Hi, I have a struct and I’m trying to create a custom inspector. I know how to create widgets for all the simple types of data (bool, int, string, enum, vector, color, actor, ect). I found examples of that in the engine source, but I cant find how to display an array.
It displays my array property (named Strings) but it has no dropdown button.
Under it there’s the default slate ui for an array and as you can see, it has the small dropdown button on the left side and when you press that, it expands and displays all the elements of the array.
The reason I posted this question is because I thought there would be some easy way of doing it.
Just like there is with the actor picker dropdown. The PropertyCustomizationHelpers has a function called MakeActorPickerWithMenu and that function creates this widget:
I thought there would be something similar for the array dropdown since a lot of the editor ui parts makes use of it. You know, automate every repetetive task…
Another thing that made me believe there must be an easy/short way of doing it is the Widget Reflector (Window → Developer Tools → Widget Reflector)

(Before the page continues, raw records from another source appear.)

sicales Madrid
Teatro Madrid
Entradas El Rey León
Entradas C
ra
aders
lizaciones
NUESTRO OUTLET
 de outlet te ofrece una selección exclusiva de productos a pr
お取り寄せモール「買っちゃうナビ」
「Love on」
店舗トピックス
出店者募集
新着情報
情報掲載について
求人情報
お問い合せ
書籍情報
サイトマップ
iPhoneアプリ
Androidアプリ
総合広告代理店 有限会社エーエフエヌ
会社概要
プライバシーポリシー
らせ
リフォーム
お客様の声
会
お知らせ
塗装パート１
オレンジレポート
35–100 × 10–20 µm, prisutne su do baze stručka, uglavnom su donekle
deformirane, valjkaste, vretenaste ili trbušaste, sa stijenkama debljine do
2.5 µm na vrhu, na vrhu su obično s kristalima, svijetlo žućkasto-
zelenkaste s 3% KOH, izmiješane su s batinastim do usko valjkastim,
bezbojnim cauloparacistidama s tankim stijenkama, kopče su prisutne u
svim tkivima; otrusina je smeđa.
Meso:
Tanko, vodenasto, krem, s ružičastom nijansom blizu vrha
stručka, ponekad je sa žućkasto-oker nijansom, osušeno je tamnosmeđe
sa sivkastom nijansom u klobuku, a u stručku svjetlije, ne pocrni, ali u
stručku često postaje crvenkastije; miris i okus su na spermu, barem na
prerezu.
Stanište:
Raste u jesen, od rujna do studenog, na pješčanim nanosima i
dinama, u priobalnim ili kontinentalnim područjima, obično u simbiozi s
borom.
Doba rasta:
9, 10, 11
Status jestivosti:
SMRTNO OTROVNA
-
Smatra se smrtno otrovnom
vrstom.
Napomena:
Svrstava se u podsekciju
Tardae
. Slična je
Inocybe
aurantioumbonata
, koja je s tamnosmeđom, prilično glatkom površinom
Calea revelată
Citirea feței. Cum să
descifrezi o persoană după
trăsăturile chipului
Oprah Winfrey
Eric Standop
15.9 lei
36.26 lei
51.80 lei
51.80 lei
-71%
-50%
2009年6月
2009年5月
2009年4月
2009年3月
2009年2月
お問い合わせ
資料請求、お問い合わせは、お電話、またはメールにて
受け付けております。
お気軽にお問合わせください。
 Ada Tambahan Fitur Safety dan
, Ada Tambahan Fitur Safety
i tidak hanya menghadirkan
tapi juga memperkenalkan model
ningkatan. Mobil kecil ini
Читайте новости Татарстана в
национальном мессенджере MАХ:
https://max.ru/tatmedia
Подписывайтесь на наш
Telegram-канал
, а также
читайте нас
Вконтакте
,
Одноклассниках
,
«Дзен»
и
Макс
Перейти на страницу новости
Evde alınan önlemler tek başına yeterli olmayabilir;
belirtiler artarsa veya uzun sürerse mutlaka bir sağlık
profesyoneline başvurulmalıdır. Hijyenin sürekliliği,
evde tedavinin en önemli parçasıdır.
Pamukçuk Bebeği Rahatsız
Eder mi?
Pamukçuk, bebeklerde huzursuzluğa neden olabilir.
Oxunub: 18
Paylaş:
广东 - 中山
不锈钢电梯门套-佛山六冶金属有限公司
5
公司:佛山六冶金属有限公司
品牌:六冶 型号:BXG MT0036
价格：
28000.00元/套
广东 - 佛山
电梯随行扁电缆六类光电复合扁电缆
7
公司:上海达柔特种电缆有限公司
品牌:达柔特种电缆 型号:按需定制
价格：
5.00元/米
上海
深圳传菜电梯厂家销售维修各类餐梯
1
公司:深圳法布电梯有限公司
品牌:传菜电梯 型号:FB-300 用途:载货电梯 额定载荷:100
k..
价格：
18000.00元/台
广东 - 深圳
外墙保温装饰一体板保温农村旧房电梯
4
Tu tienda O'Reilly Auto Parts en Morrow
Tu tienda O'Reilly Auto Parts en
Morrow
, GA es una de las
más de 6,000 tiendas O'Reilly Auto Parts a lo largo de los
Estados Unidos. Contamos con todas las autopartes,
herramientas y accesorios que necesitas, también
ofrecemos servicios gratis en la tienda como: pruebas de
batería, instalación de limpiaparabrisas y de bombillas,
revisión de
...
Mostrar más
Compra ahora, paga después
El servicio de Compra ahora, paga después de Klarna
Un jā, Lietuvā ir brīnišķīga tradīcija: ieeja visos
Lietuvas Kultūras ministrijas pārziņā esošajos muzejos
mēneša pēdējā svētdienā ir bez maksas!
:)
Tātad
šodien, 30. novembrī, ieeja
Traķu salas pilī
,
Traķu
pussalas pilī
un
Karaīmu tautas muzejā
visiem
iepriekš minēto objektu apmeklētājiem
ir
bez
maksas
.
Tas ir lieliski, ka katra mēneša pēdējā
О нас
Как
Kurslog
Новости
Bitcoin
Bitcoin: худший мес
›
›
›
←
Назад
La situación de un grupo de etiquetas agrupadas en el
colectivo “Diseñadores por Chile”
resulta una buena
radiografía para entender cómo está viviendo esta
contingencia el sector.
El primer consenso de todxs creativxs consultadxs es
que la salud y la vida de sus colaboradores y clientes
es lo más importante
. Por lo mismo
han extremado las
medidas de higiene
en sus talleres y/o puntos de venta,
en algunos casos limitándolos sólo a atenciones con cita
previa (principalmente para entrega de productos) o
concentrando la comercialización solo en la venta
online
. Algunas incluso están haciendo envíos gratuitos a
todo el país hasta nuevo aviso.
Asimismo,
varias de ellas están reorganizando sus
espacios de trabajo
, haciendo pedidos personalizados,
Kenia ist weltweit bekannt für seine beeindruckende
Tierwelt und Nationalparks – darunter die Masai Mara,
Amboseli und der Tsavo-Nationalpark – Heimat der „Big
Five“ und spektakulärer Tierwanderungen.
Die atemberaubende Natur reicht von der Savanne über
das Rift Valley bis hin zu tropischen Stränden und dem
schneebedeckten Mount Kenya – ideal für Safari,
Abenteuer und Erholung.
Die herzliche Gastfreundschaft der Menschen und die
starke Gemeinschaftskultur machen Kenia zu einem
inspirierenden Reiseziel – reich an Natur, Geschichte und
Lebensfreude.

The Widget Reflector says that the arrow dropdown button that i’m trying to create is actually already created with the code above, it’s just hidden. So I thought all i need to do is just maybe enable something somewhere and that’s it.
Now i’m starting to believe I need to iterate through all the array elements and create the dropdown myself, because i just cant find anything like what i described.
Still, you can find arrays in many Editor UI parts, there must be an easy way of creating the widgets, right…?
Basically, what I’m looking for is the UE4 equivalent of Unity’s DrawDefaultInspector (). And if there is something like that for a single property, that would be great. Draw one the default way, customize another… that’s what I’m looking for
But I’m not sure what exactly you’re trying to do. If you want to draw an array the same way the UEditor does then you don’t need customizations.
If you want to change the way just one property is drawn then it won’t affect any other properties, just the one you’re customizing.
How do you customize the way that only one property from a struct is drawn ? I have a custom struct. Let’s say it has an bool, an int and an array of strings and I just want to customize the bool and int and for the array, i just want what the editor ui is already doing when you don’t use IPropertyTypeCustomization. How do i do that ?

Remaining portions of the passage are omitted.